Dans Once Upon a Time…in Hollywood, Leonardo DiCaprio incarne Rick Dalton, un acteur sur le retour.
© 2019 Sony Pictures Entertainment Deutschland GmbH / Sebastian Reuter / Adam Berry / Getty Images for Sony Pictures /Madeleine Eger

Guillaume Labrude, Université de Lorraine

Le film est sorti hier sur nos écrans français : Once Upon a Time… in Hollywood qui a été présenté lors du dernier Festival de Cannes marque la seconde collaboration entre deux artistes oscarisés : le réalisateur Quentin Tarantino, qui partagea la statuette dorée du meilleur scénario en 1995 avec Roger Avary pour Pulp Fiction, et le comédien Leonardo DiCaprio qui fut, « enfin » diront certains, adoubé en 2016 pour son rôle de Hugh Glass dans The Revenant, le survival d’Alejandro González Iñárritu.

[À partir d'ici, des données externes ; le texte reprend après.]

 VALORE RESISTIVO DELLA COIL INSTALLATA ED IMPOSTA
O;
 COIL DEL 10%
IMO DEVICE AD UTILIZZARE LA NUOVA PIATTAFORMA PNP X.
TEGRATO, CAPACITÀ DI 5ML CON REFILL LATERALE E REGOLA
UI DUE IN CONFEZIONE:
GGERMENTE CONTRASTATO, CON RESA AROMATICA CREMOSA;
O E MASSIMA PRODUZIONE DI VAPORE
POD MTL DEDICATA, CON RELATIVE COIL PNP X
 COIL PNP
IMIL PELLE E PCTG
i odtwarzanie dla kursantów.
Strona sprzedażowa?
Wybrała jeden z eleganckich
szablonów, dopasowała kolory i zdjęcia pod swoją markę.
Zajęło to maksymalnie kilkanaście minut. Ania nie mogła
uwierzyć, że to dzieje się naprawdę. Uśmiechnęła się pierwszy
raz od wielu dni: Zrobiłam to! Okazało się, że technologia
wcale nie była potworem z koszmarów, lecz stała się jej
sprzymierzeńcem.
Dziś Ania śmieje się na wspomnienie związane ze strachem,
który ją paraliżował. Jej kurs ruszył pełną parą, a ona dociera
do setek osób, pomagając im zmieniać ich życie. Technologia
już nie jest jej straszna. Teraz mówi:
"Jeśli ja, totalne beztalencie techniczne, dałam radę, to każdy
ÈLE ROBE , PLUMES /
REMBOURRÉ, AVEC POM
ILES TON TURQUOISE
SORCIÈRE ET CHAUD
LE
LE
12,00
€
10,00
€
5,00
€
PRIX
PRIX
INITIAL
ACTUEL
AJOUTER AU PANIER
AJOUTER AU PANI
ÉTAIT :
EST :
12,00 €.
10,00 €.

Once Upon a Time…in Hollywood, dixième film de Quentin Tarantino fait jouer deux de ses anciens collaborateurs: Brad Pitt qu’il dirigea dans Inglourious Basterds, et qui apparaissait dans le film de Tony Scott adapté de son scénario True Romance; et Leonardo DiCaprio, principal protagoniste de Django Unchained.

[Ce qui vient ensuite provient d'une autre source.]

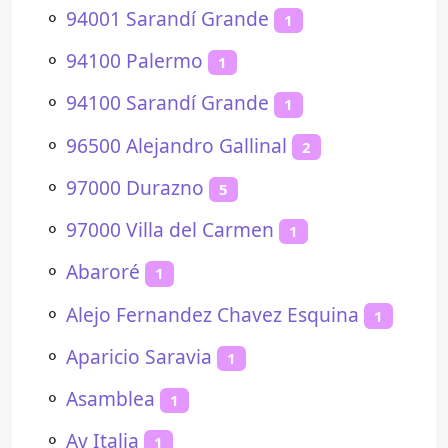
⚬
94001 Sarandí Grande
1
⚬
94100 Palermo
1
⚬
94100 Sarandí Grande
1
⚬
96500 Alejandro Gallinal
2
⚬
97000 Durazno
5
⚬
97000 Villa del Carmen
1
⚬
Abaroré
1
⚬
Alejo Fernandez Chavez Esquina
1
⚬
Aparicio Saravia
1
⚬
Asamblea
1
⚬
Av Italia
1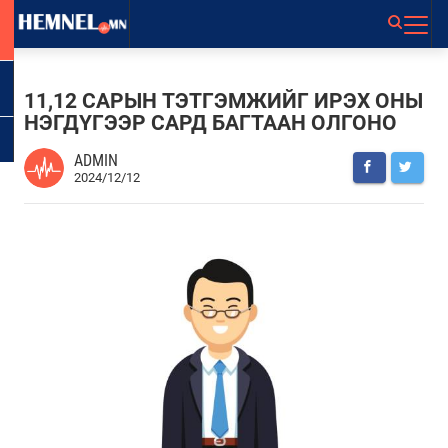
11,12 САРЫН ТЭТГЭМЖИЙГ ИРЭХ ОНЫ
НЭГДҮГЭЭР САРД БАГТААН ОЛГОНО
ADMIN
2024/12/12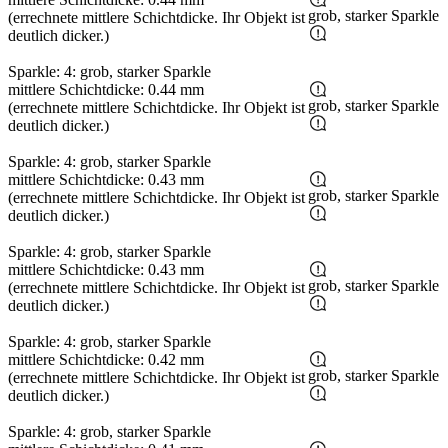
grob, starker Sparkle
(errechnete mittlere Schichtdicke. Ihr Objekt ist
deutlich dicker.)
Sparkle: 4: grob, starker Sparkle
mittlere Schichtdicke: 0.44 mm
grob, starker Sparkle
(errechnete mittlere Schichtdicke. Ihr Objekt ist
deutlich dicker.)
Sparkle: 4: grob, starker Sparkle
mittlere Schichtdicke: 0.43 mm
grob, starker Sparkle
(errechnete mittlere Schichtdicke. Ihr Objekt ist
deutlich dicker.)
Sparkle: 4: grob, starker Sparkle
mittlere Schichtdicke: 0.43 mm
grob, starker Sparkle
(errechnete mittlere Schichtdicke. Ihr Objekt ist
deutlich dicker.)
Sparkle: 4: grob, starker Sparkle
mittlere Schichtdicke: 0.42 mm
grob, starker Sparkle
(errechnete mittlere Schichtdicke. Ihr Objekt ist
deutlich dicker.)
Sparkle: 4: grob, starker Sparkle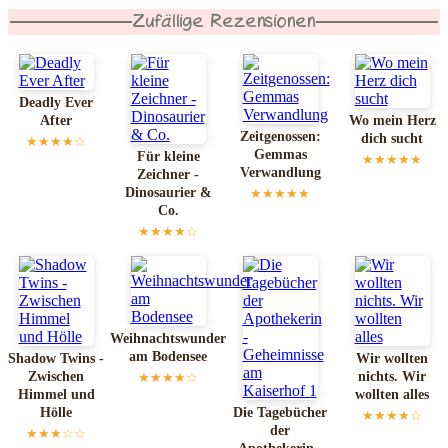
Zufällige Rezensionen
Deadly Ever
After
Wo mein Herz
Zeitgenossen:
dich sucht
★★★★☆
Gemmas
Für kleine
★★★★★
Verwandlung
Zeichner -
Dinosaurier &
★★★★★
Co.
★★★★☆
Weihnachtswunder
am Bodensee
Shadow Twins -
Wir wollten
Zwischen
nichts. Wir
★★★★☆
Himmel und
wollten alles
Hölle
Die Tagebücher
★★★★☆
der
★★★☆☆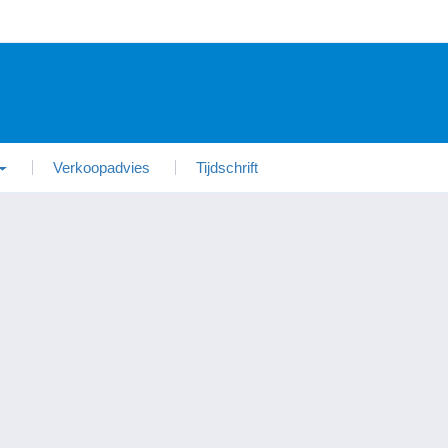
Verkoopadvies
Tijdschrift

Que dire de la carrière de cet acteur surdoué ? D’abord, qu’elle mit plusieurs décennies à être reconnue par l’Académie des Oscars, bien que riche de nombreux films cultes à l’instar de Gilbert Grape ou Titanic. Puis, qu’elle demeure une énigme : on y perçoit différentes marques, concernant l’impact artistique d’un comédien : conforme aux valeurs esthétiques de son époque d’activité pour ne pas dire « belle gueule »; un professionnalisme apportant pour chacun de ses rôles une véritable authenticité à l’écran; des choix parfois osés bien que rarement à contre-courant et enfin une véritable image de marque à défendre.

La fabrique à Oscars

L’Oscar du meilleur acteur, décerné depuis 1929, et l’Oscar du meilleur acteur dans un second rôle, décerné depuis 1937, sont deux récompenses attribuées chaque année par l’Académie des Oscars à des comédiens de sexe masculin. Aujourd’hui ce genre de récompense peut être sujet à débats, en raison des questionnements actuels vis-à-vis du genre : pourquoi ne pas laisser concourir dans une même catégorie des artistes de genres différents? En 2014, Jared Leto gagnait l’oscar du meilleur acteur dans un second rôle pour celui d’une femme transgenre. L’intitulé “Meilleur.e interprète dans un rôle féminin” aurait été bien plus approprié. En attendant, force est de constater que certains archétypes d’un autre genre demeurent depuis 90 ans quant aux lauréats des précieuses statuettes.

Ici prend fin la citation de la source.